An important step toward safer streets

Today, at a San Francisco Municipal Transportation Authority (SFMTA) hearing, we celebrated a milestone victory for pedestrians!

The City approved and will build the first-ever raised intersection at Page and Buchanan.

A raised intersection is a design tool that transforms the whole intersection into a place that puts pedestrians first. It increases the visibility of people on foot, and gets cars and bikes to slow down through the whole intersection.

This is exactly the kind of street design that San Francisco needs more of, to achieve the city’s Vision Zero goal of eliminating all traffic deaths and severe injuries by 2024.

Walk San Francisco proposed the idea of a raised intersection early on in the planning process for the Page Street Neighborway project, and advocated strongly for it throughout. (See our May post about it.) Until today, it was unclear whether the raised intersection would remain in the final plans. Now it will officially be built in 2019. We are thrilled, and can’t wait for people to experience this type of top-notch pedestrian infrastructure firsthand!

The Page Street Neighborway project also includes other pedestrian safety improvements, like bulb-outs, also known as corner extensions (see the 1’s in the picture above). These reduce the distance and time needed to cross the street, increase visibility between drivers and people walking, and slow down cars that are turning.
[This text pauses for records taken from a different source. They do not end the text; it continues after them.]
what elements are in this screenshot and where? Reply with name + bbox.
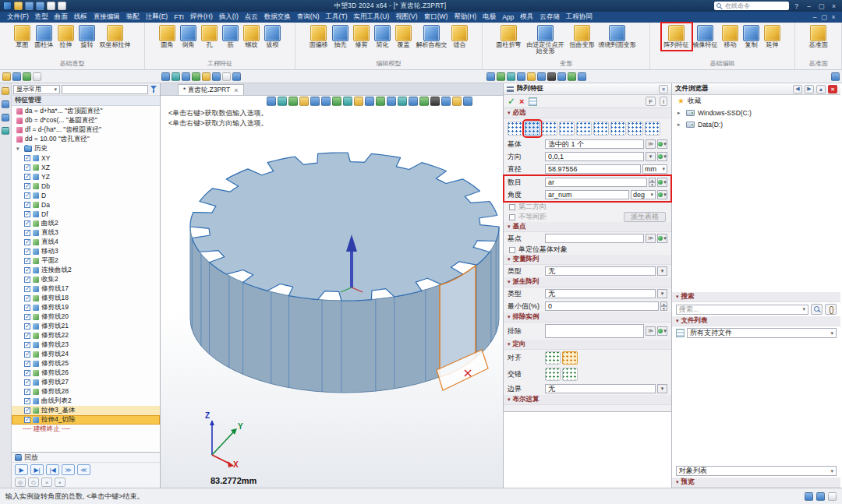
filter-funnel-icon[interactable] (150, 85, 158, 93)
menu-item[interactable]: 线框 (71, 12, 90, 22)
menu-item[interactable]: 模具 (517, 12, 536, 22)
type-dropdown-button[interactable]: ▾ (657, 266, 667, 276)
panel-close-icon[interactable]: × (828, 85, 837, 93)
minimize-button[interactable]: – (804, 2, 814, 10)
scope-globe-button[interactable]: ▾ (657, 326, 667, 336)
menu-item[interactable]: App (499, 13, 517, 21)
save-icon[interactable] (36, 2, 44, 10)
visibility-checkbox-icon[interactable] (24, 295, 30, 301)
visibility-checkbox-icon[interactable] (24, 361, 30, 367)
object-list-dropdown[interactable]: 对象列表 (676, 466, 837, 476)
menu-item[interactable]: 数据交换 (261, 12, 294, 22)
viewport-tool-icon[interactable] (288, 97, 298, 106)
history-item[interactable]: XZ (12, 163, 160, 172)
replay-tool-button[interactable]: × (41, 478, 52, 487)
display-tool-icon[interactable] (547, 72, 556, 81)
section-search[interactable]: 搜索 (672, 292, 840, 302)
history-item[interactable]: 平面2 (12, 256, 160, 266)
close-button[interactable]: × (829, 2, 839, 10)
visibility-checkbox-icon[interactable] (24, 379, 30, 386)
display-tool-icon[interactable] (517, 72, 525, 81)
history-item[interactable]: 修剪线24 (12, 350, 160, 359)
menu-item[interactable]: 视图(V) (392, 12, 420, 22)
history-item[interactable]: 修剪线26 (12, 368, 160, 378)
menu-item[interactable]: 焊件(H) (187, 12, 216, 22)
dialog-header[interactable]: 阵列特征 × (504, 83, 671, 95)
visibility-checkbox-icon[interactable] (24, 323, 30, 330)
pattern-type-icon[interactable] (610, 122, 626, 136)
doc-minimize-icon[interactable]: – (810, 13, 819, 21)
viewport-tool-icon[interactable] (299, 97, 309, 106)
ribbon-tool[interactable]: 由逆定位点开始变形 (524, 24, 568, 56)
base-field[interactable]: 选中的 1 个 (545, 139, 644, 149)
ribbon-tool[interactable]: 缠绕到面变形 (597, 24, 638, 49)
picker-button[interactable]: ≫ (646, 234, 656, 243)
section-file-list[interactable]: 文件列表 (672, 316, 840, 326)
visibility-checkbox-icon[interactable] (24, 183, 30, 189)
info-button[interactable]: i (660, 97, 667, 106)
replay-play-button[interactable]: ≫ (62, 464, 75, 475)
display-tool-icon[interactable] (497, 72, 505, 81)
display-tool-icon[interactable] (537, 72, 546, 81)
visibility-checkbox-icon[interactable] (24, 407, 30, 414)
replay-play-button[interactable]: ≪ (77, 464, 90, 475)
section-exclude[interactable]: 排除实例 (504, 312, 671, 322)
display-tool-icon[interactable] (578, 72, 586, 81)
menu-item[interactable]: 造型 (32, 12, 51, 22)
viewport-tool-icon[interactable] (387, 97, 396, 106)
single-base-row[interactable]: 单定位基体对象 (504, 245, 671, 255)
scope-globe-button[interactable]: ▾ (657, 190, 667, 199)
menu-item[interactable]: 曲面 (51, 12, 71, 22)
history-item[interactable]: 修剪线19 (12, 303, 160, 312)
history-folder[interactable]: ▾ 历史 (12, 144, 160, 153)
ribbon-tool[interactable]: 简化 (373, 24, 393, 49)
history-item[interactable]: 曲线列表2 (12, 397, 160, 406)
apply-grid-icon[interactable] (529, 97, 537, 106)
viewport-tool-icon[interactable] (343, 97, 352, 106)
pattern-type-icon[interactable] (593, 122, 609, 136)
display-tool-icon[interactable] (568, 72, 576, 81)
tab-close-icon[interactable]: × (234, 86, 238, 94)
search-input[interactable]: 搜索... (676, 305, 808, 315)
history-item[interactable]: 移动3 (12, 247, 160, 256)
ribbon-tool[interactable]: 抽壳 (331, 24, 351, 49)
filter-input[interactable] (62, 85, 148, 94)
pattern-type-icon[interactable] (559, 122, 575, 136)
modeling-terminator[interactable]: ---- 建模终止 ---- (12, 425, 160, 434)
file-type-dropdown[interactable]: 所有支持文件 (687, 328, 837, 338)
visibility-checkbox-icon[interactable] (24, 267, 30, 273)
filter-dropdown[interactable]: 显示常用 (13, 85, 60, 94)
menu-item[interactable]: FTI (171, 13, 187, 21)
ribbon-tool[interactable]: 镜像特征 (692, 24, 720, 49)
direction-dropdown-button[interactable]: ▾ (646, 152, 656, 161)
history-item[interactable]: Da (12, 200, 160, 210)
ribbon-tool[interactable]: 圆柱折弯 (495, 24, 523, 49)
menu-item[interactable]: 查询(N) (294, 12, 323, 22)
view-tool-icon[interactable] (212, 72, 221, 81)
diameter-field[interactable]: 58.97556 (545, 164, 641, 174)
view-tool-icon[interactable] (202, 72, 210, 81)
type-dropdown-button[interactable]: ▾ (657, 289, 667, 298)
history-item[interactable]: 连接曲线2 (12, 266, 160, 275)
scope-globe-button[interactable]: ▾ (657, 234, 667, 243)
ribbon-tool[interactable]: 双坐标拉伸 (98, 24, 133, 49)
derive-table-button[interactable]: 派生表格 (624, 212, 666, 222)
menu-item[interactable]: 电极 (479, 12, 499, 22)
angle-unit-dropdown[interactable]: deg (631, 190, 656, 199)
ribbon-tool[interactable]: 复制 (741, 24, 762, 49)
history-item[interactable]: 修剪线23 (12, 340, 160, 350)
manager-toggle-icon[interactable] (2, 72, 11, 81)
display-tool-icon[interactable] (486, 72, 495, 81)
single-base-checkbox[interactable] (509, 247, 515, 253)
viewport-tool-icon[interactable] (409, 97, 418, 106)
viewport-tool-icon[interactable] (267, 97, 276, 106)
viewport-tool-icon[interactable] (376, 97, 385, 106)
section-preview[interactable]: 预览 (672, 478, 840, 488)
menu-item[interactable]: 帮助(H) (451, 12, 479, 22)
expand-arrow-icon[interactable]: ▸ (677, 122, 683, 128)
ribbon-tool[interactable]: 拔模 (263, 24, 283, 49)
visibility-checkbox-icon[interactable] (24, 230, 30, 236)
history-item[interactable]: XY (12, 153, 160, 163)
gear-model[interactable] (161, 96, 503, 488)
pattern-type-icon[interactable] (508, 122, 523, 136)
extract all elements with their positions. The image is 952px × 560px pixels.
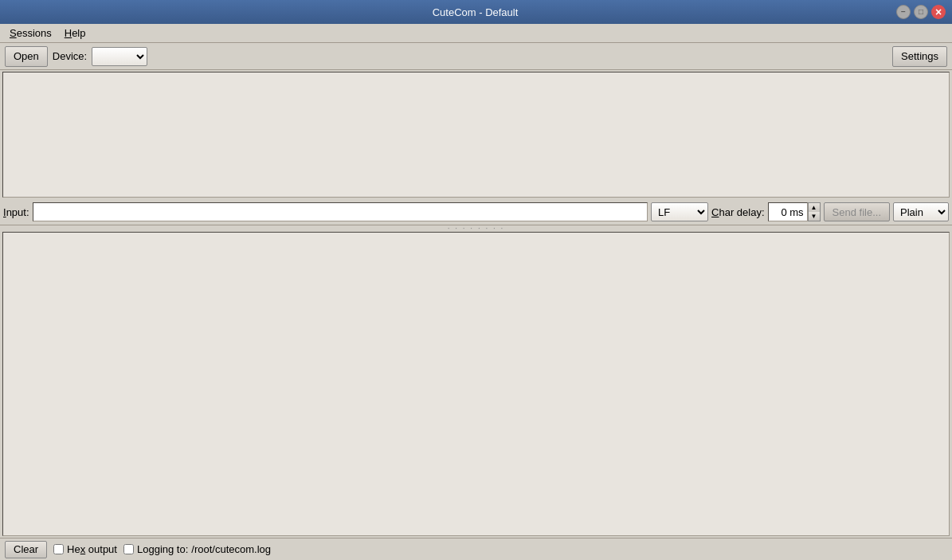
clear-button[interactable]: Clear bbox=[5, 541, 47, 558]
resize-handle[interactable]: · · · · · · · · bbox=[0, 225, 952, 230]
hex-output-label: Hex output bbox=[67, 543, 117, 555]
input-field[interactable] bbox=[33, 202, 648, 221]
char-delay-label: Char delay: bbox=[711, 206, 764, 218]
toolbar: Open Device: Settings bbox=[0, 43, 952, 70]
input-label: Input: bbox=[3, 206, 29, 218]
hex-output-area: Hex output bbox=[53, 543, 117, 555]
spinner-down-button[interactable]: ▼ bbox=[809, 212, 820, 221]
input-row: Input: LF CR CR+LF None Char delay: ▲ ▼ … bbox=[0, 199, 952, 225]
hex-output-checkbox[interactable] bbox=[53, 544, 64, 554]
window-title: CuteCom - Default bbox=[54, 6, 896, 18]
status-bar: Clear Hex output Logging to: /root/cutec… bbox=[0, 538, 952, 560]
maximize-button[interactable]: □ bbox=[914, 5, 928, 19]
plain-select[interactable]: Plain Hex bbox=[893, 202, 949, 221]
logging-to-label: Logging to: bbox=[137, 543, 188, 555]
device-label: Device: bbox=[53, 50, 87, 62]
menu-bar: SSessionsessions Help bbox=[0, 24, 952, 43]
logging-area: Logging to: /root/cutecom.log bbox=[123, 543, 271, 555]
device-select[interactable] bbox=[92, 47, 147, 66]
open-button[interactable]: Open bbox=[5, 46, 48, 67]
window-controls: − □ bbox=[896, 5, 946, 19]
char-delay-spinner: ▲ ▼ bbox=[808, 202, 821, 221]
logging-path: /root/cutecom.log bbox=[191, 543, 271, 555]
resize-dots-icon: · · · · · · · · bbox=[448, 224, 505, 233]
char-delay-input[interactable] bbox=[768, 202, 808, 221]
main-content: Input: LF CR CR+LF None Char delay: ▲ ▼ … bbox=[0, 70, 952, 560]
char-delay-control: ▲ ▼ bbox=[768, 202, 821, 221]
spinner-up-button[interactable]: ▲ bbox=[809, 203, 820, 212]
close-button[interactable] bbox=[931, 5, 946, 19]
logging-checkbox[interactable] bbox=[123, 544, 134, 554]
sessions-menu[interactable]: SSessionsessions bbox=[3, 25, 58, 41]
send-file-button[interactable]: Send file... bbox=[824, 202, 890, 221]
settings-button[interactable]: Settings bbox=[892, 46, 947, 67]
top-output-area bbox=[2, 72, 950, 198]
help-menu[interactable]: Help bbox=[58, 25, 92, 41]
minimize-button[interactable]: − bbox=[896, 5, 911, 19]
lf-select[interactable]: LF CR CR+LF None bbox=[651, 202, 708, 221]
bottom-output-area bbox=[2, 232, 950, 536]
title-bar: CuteCom - Default − □ bbox=[0, 0, 952, 24]
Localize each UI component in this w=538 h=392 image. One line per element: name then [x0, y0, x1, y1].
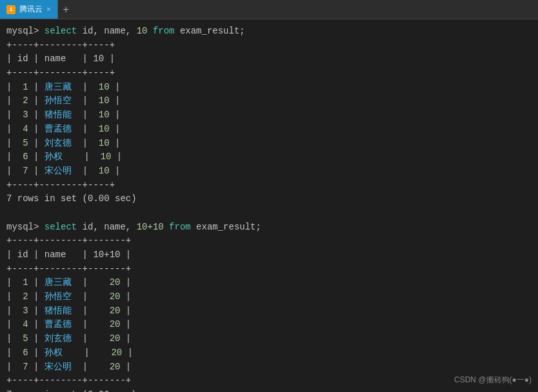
- terminal-content: mysql> select id, name, 10 from exam_res…: [6, 24, 532, 392]
- tab-tencent-cloud[interactable]: 1 腾讯云 ×: [0, 0, 58, 19]
- tab-label: 腾讯云: [19, 4, 43, 15]
- close-icon[interactable]: ×: [46, 6, 51, 14]
- new-tab-button[interactable]: +: [58, 4, 74, 15]
- tab-icon: 1: [6, 5, 15, 14]
- tab-bar: 1 腾讯云 × +: [0, 0, 538, 19]
- terminal-area: mysql> select id, name, 10 from exam_res…: [0, 19, 538, 392]
- prompt1: mysql>: [6, 26, 45, 36]
- watermark: CSDN @搬砖狗(●一●): [454, 375, 532, 386]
There will be ADA accessibility upgrades along Page Street, too. Read more about the project.

Many thanks to the neighborhood residents and community partners who spoke out for a truly pedestrian-friendly Page Street.

Note: Page Street will be coming back to the SFMTA Board for approval of another part of the project: a traffic diverter to help calm the street even more by moving some vehicle traffic off of Page. We will keep you posted on this decision.